§ Prompt
Throughout the records below, find each line holding "masks" and copy it.

Collected data

Content starts

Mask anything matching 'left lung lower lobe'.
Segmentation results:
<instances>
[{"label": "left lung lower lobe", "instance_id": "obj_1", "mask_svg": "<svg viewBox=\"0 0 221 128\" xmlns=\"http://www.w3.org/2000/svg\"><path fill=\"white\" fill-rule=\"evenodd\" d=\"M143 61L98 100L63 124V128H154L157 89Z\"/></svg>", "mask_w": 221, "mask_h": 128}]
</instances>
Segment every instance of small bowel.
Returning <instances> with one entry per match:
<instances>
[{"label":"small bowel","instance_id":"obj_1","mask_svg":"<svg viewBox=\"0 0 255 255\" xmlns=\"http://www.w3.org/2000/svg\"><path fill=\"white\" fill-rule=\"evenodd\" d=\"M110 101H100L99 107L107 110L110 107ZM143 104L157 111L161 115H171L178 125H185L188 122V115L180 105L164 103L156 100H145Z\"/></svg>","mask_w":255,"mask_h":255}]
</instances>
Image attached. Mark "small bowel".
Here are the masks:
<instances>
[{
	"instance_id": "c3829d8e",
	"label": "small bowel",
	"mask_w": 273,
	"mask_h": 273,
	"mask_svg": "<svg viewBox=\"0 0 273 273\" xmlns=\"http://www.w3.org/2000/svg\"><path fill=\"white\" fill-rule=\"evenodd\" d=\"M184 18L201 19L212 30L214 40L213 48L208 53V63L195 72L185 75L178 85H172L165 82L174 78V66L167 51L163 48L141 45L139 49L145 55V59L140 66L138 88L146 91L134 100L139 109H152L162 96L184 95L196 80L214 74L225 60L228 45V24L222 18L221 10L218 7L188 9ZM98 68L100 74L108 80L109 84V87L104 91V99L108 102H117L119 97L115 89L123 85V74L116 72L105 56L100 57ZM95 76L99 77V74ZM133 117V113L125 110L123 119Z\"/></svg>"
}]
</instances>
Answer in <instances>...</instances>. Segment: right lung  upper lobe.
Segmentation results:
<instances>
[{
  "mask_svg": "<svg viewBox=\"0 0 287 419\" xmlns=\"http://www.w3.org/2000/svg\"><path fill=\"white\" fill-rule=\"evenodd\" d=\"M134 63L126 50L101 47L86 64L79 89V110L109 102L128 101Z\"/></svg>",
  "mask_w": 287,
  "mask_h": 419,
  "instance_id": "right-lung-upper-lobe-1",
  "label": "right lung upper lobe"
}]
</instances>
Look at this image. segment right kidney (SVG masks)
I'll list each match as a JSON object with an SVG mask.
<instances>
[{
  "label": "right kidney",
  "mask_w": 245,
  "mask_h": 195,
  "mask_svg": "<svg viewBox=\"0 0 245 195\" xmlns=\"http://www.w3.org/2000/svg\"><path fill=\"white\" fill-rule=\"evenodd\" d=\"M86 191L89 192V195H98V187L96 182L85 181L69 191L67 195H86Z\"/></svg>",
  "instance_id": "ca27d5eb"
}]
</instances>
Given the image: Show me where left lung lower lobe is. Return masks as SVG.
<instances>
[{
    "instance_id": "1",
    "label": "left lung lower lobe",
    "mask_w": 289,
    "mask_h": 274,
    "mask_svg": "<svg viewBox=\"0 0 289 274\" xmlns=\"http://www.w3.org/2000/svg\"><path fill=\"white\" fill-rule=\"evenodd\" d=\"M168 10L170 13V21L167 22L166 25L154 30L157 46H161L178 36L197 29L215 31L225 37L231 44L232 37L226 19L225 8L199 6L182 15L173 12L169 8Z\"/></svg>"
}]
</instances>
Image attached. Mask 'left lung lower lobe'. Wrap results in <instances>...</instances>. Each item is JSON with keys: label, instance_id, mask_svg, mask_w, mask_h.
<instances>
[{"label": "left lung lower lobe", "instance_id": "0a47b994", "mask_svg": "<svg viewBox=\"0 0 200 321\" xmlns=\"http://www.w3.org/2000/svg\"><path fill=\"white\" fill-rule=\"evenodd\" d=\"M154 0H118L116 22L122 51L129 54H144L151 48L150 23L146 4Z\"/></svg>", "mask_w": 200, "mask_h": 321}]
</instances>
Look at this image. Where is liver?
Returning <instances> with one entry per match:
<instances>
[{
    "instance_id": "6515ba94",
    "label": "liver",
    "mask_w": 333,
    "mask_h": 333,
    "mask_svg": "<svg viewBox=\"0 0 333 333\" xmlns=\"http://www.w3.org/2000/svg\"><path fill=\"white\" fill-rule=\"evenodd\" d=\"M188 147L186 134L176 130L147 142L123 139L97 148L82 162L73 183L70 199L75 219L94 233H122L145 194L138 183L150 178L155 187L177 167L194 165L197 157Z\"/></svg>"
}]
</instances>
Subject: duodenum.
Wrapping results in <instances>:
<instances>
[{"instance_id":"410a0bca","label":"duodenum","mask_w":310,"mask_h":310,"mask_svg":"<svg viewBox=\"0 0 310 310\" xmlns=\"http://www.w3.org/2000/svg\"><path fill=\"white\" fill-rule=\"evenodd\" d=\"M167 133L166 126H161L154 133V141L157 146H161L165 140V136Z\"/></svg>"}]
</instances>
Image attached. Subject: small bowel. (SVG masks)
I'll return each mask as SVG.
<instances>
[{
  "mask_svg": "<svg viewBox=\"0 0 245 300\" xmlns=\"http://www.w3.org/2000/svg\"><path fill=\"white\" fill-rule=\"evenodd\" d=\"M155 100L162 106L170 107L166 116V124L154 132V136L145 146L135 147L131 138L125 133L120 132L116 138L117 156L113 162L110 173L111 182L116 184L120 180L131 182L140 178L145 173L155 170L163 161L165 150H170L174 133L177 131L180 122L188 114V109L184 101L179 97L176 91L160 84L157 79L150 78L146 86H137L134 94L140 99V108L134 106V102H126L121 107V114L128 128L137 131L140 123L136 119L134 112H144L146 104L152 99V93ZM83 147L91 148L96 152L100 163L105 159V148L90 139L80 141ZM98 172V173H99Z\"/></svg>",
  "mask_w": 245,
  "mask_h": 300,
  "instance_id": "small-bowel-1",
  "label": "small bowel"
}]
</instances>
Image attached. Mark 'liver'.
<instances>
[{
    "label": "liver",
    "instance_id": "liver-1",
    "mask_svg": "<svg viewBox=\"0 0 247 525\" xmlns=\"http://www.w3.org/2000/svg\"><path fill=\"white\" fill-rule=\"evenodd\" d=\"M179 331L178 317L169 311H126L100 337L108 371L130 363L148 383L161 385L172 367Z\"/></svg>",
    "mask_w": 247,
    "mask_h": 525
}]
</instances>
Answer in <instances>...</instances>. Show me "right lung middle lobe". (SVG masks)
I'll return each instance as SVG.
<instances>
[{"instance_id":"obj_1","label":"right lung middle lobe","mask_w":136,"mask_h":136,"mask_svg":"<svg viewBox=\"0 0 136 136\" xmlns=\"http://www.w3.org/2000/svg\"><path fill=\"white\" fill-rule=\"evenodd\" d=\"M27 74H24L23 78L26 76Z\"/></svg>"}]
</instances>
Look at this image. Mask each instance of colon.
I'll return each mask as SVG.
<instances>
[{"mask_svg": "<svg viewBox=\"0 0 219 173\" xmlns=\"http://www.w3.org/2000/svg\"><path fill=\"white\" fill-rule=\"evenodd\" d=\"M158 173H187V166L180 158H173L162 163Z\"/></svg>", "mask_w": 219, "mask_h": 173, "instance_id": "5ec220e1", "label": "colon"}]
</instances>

Content ends

§ Output below
Here are the masks:
Look at this image. segment right kidney (SVG masks)
Given the image: Show me where left lung lower lobe is. Return masks as SVG.
Image attached. Subject: small bowel. (SVG masks)
Answer in <instances>...</instances>. Show me "right lung middle lobe". (SVG masks)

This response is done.